Dalam kajian Islam Wasathiyah, kenyataan tentang Islam dan budaya di dalam kepercayaan merupakan suatu hal yang tidak perlu di pertentangan. Ketika dihadapkan pada sebuah fenomena kebudayaan yang terjadi di masyarakat sebaiknya tidak perlu disikapi dengan menghakiminya secara terburu-buru, sebaliknya budaya justru dapat dijadikan sebagai bagian dari metode dakwah Islam. Kenyataan sejarah telah membuktikan bahwa agama dan budaya bisa berjalan beriringan tanpa harus membuat keduanya saling berseteru.

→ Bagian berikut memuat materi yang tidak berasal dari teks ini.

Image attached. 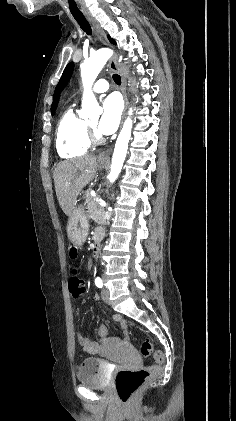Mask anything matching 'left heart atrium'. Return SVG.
Here are the masks:
<instances>
[{
    "instance_id": "left-heart-atrium-1",
    "label": "left heart atrium",
    "mask_w": 236,
    "mask_h": 421,
    "mask_svg": "<svg viewBox=\"0 0 236 421\" xmlns=\"http://www.w3.org/2000/svg\"><path fill=\"white\" fill-rule=\"evenodd\" d=\"M122 107L115 95L108 96L103 101V114L98 123V130L104 135L113 133L119 126Z\"/></svg>"
}]
</instances>
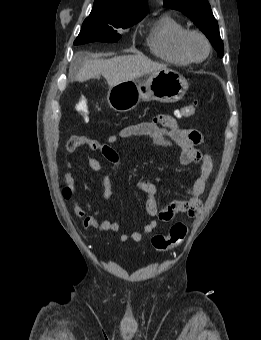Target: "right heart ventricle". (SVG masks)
I'll return each mask as SVG.
<instances>
[{
  "label": "right heart ventricle",
  "mask_w": 261,
  "mask_h": 340,
  "mask_svg": "<svg viewBox=\"0 0 261 340\" xmlns=\"http://www.w3.org/2000/svg\"><path fill=\"white\" fill-rule=\"evenodd\" d=\"M187 30L185 25L170 13L162 14L152 25L147 46L150 52L170 64L186 66L191 61L182 53L179 41Z\"/></svg>",
  "instance_id": "1"
}]
</instances>
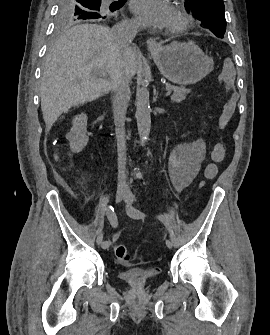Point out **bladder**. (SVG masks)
Listing matches in <instances>:
<instances>
[{
  "label": "bladder",
  "mask_w": 270,
  "mask_h": 335,
  "mask_svg": "<svg viewBox=\"0 0 270 335\" xmlns=\"http://www.w3.org/2000/svg\"><path fill=\"white\" fill-rule=\"evenodd\" d=\"M119 278L135 288H139L144 284L153 283L154 274L151 273L150 268H138L119 273Z\"/></svg>",
  "instance_id": "31cf9c89"
}]
</instances>
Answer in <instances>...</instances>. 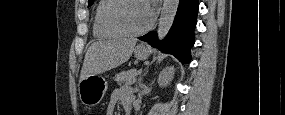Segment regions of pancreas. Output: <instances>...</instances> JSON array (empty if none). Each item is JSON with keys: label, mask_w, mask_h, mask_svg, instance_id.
Masks as SVG:
<instances>
[{"label": "pancreas", "mask_w": 285, "mask_h": 115, "mask_svg": "<svg viewBox=\"0 0 285 115\" xmlns=\"http://www.w3.org/2000/svg\"><path fill=\"white\" fill-rule=\"evenodd\" d=\"M138 73L139 72L136 69L123 71L114 76V81H116L118 84H121V83L131 84L135 82L136 76L138 75Z\"/></svg>", "instance_id": "1"}]
</instances>
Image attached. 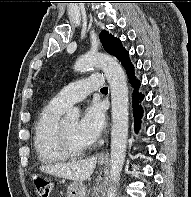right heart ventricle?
<instances>
[{"mask_svg": "<svg viewBox=\"0 0 191 197\" xmlns=\"http://www.w3.org/2000/svg\"><path fill=\"white\" fill-rule=\"evenodd\" d=\"M64 108L52 101L40 112L34 127V149L38 160L43 164H57L66 161L58 139V128Z\"/></svg>", "mask_w": 191, "mask_h": 197, "instance_id": "e07e8e85", "label": "right heart ventricle"}]
</instances>
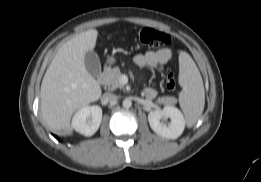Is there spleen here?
Masks as SVG:
<instances>
[{
    "mask_svg": "<svg viewBox=\"0 0 261 182\" xmlns=\"http://www.w3.org/2000/svg\"><path fill=\"white\" fill-rule=\"evenodd\" d=\"M179 104L184 112L188 127L196 124L205 104L203 80L194 60L186 52L179 54Z\"/></svg>",
    "mask_w": 261,
    "mask_h": 182,
    "instance_id": "1",
    "label": "spleen"
}]
</instances>
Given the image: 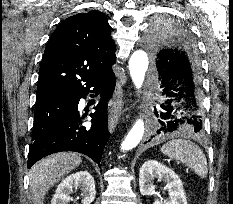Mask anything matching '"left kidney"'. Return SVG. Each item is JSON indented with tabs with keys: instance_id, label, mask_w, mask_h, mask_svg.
I'll return each instance as SVG.
<instances>
[{
	"instance_id": "left-kidney-1",
	"label": "left kidney",
	"mask_w": 233,
	"mask_h": 204,
	"mask_svg": "<svg viewBox=\"0 0 233 204\" xmlns=\"http://www.w3.org/2000/svg\"><path fill=\"white\" fill-rule=\"evenodd\" d=\"M154 179L167 183L169 199H155L153 204H188L179 176L172 169L155 160L146 161L140 169L139 187L142 195L148 196L154 193Z\"/></svg>"
}]
</instances>
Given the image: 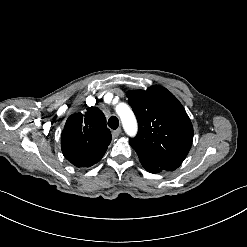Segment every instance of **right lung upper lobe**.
<instances>
[{
	"label": "right lung upper lobe",
	"mask_w": 247,
	"mask_h": 247,
	"mask_svg": "<svg viewBox=\"0 0 247 247\" xmlns=\"http://www.w3.org/2000/svg\"><path fill=\"white\" fill-rule=\"evenodd\" d=\"M111 142L106 118L97 107L71 115L61 135L63 155L76 167H90L99 162Z\"/></svg>",
	"instance_id": "1"
}]
</instances>
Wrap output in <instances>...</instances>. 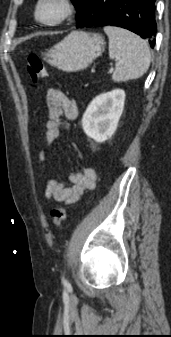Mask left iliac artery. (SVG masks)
Wrapping results in <instances>:
<instances>
[{"label":"left iliac artery","instance_id":"left-iliac-artery-1","mask_svg":"<svg viewBox=\"0 0 171 337\" xmlns=\"http://www.w3.org/2000/svg\"><path fill=\"white\" fill-rule=\"evenodd\" d=\"M62 281H63L64 284L68 283L67 280L64 277H62Z\"/></svg>","mask_w":171,"mask_h":337}]
</instances>
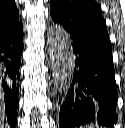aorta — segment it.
Returning a JSON list of instances; mask_svg holds the SVG:
<instances>
[{
	"mask_svg": "<svg viewBox=\"0 0 125 128\" xmlns=\"http://www.w3.org/2000/svg\"><path fill=\"white\" fill-rule=\"evenodd\" d=\"M47 47L54 83L60 93H65L71 85L75 56L70 36L62 26L54 25L48 29Z\"/></svg>",
	"mask_w": 125,
	"mask_h": 128,
	"instance_id": "aorta-1",
	"label": "aorta"
}]
</instances>
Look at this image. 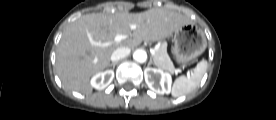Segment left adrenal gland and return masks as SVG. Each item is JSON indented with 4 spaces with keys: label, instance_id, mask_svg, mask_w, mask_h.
Returning <instances> with one entry per match:
<instances>
[{
    "label": "left adrenal gland",
    "instance_id": "obj_1",
    "mask_svg": "<svg viewBox=\"0 0 276 120\" xmlns=\"http://www.w3.org/2000/svg\"><path fill=\"white\" fill-rule=\"evenodd\" d=\"M154 64L153 60H152V56L150 57V61H149V65Z\"/></svg>",
    "mask_w": 276,
    "mask_h": 120
}]
</instances>
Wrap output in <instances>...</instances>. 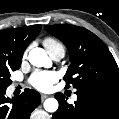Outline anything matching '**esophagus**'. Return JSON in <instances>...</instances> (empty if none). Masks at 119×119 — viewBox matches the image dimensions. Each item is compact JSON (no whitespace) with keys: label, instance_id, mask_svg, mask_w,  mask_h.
Masks as SVG:
<instances>
[{"label":"esophagus","instance_id":"obj_1","mask_svg":"<svg viewBox=\"0 0 119 119\" xmlns=\"http://www.w3.org/2000/svg\"><path fill=\"white\" fill-rule=\"evenodd\" d=\"M46 98H48V95H46V94H41V99H42V100H45Z\"/></svg>","mask_w":119,"mask_h":119}]
</instances>
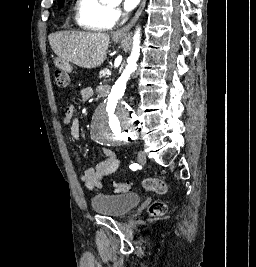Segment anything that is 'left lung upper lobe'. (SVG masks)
Listing matches in <instances>:
<instances>
[{"label": "left lung upper lobe", "instance_id": "1", "mask_svg": "<svg viewBox=\"0 0 256 267\" xmlns=\"http://www.w3.org/2000/svg\"><path fill=\"white\" fill-rule=\"evenodd\" d=\"M58 2H59V7H61L63 4V0H58Z\"/></svg>", "mask_w": 256, "mask_h": 267}]
</instances>
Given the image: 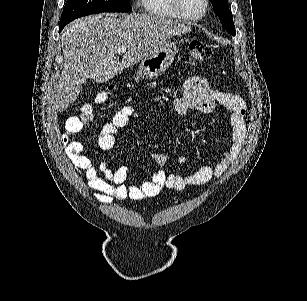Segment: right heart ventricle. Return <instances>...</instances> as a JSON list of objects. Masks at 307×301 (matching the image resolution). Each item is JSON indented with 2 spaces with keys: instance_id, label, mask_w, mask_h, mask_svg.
I'll use <instances>...</instances> for the list:
<instances>
[{
  "instance_id": "1",
  "label": "right heart ventricle",
  "mask_w": 307,
  "mask_h": 301,
  "mask_svg": "<svg viewBox=\"0 0 307 301\" xmlns=\"http://www.w3.org/2000/svg\"><path fill=\"white\" fill-rule=\"evenodd\" d=\"M145 5V12L151 17H177V10L171 9L172 0H140Z\"/></svg>"
}]
</instances>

Islam sebagai sebuah agama berada di dalam ruang dan waktu. Islam tidak mungkin bergerak di ruang hampa, karena Islam harus berada di dalam ruang maka Islam harus bersinggungan dengan sesuatu disekitarnya. Katakanlah ruang tersebut adalah geografis yang didalamnya terdapat manusia dan alam, ketika Islam berada dalam sebuah ruang maka Islam harus harmoni pada ruangannya, seperti kata pepatah yang sering kita dengar: “Dimana bumi di pijak, di situ langit di junjung”. Maka perjalanan Islam dalam sejarah panjangnya telah berinteraksi dengan berbagai kebudayaan yang tidak dapat di hindari, yaitu interaksi Islam dengan Persia, Islam dengan Eropa, Islam dengan Turki, hingga interaksi Islam dengan budaya Indonesia.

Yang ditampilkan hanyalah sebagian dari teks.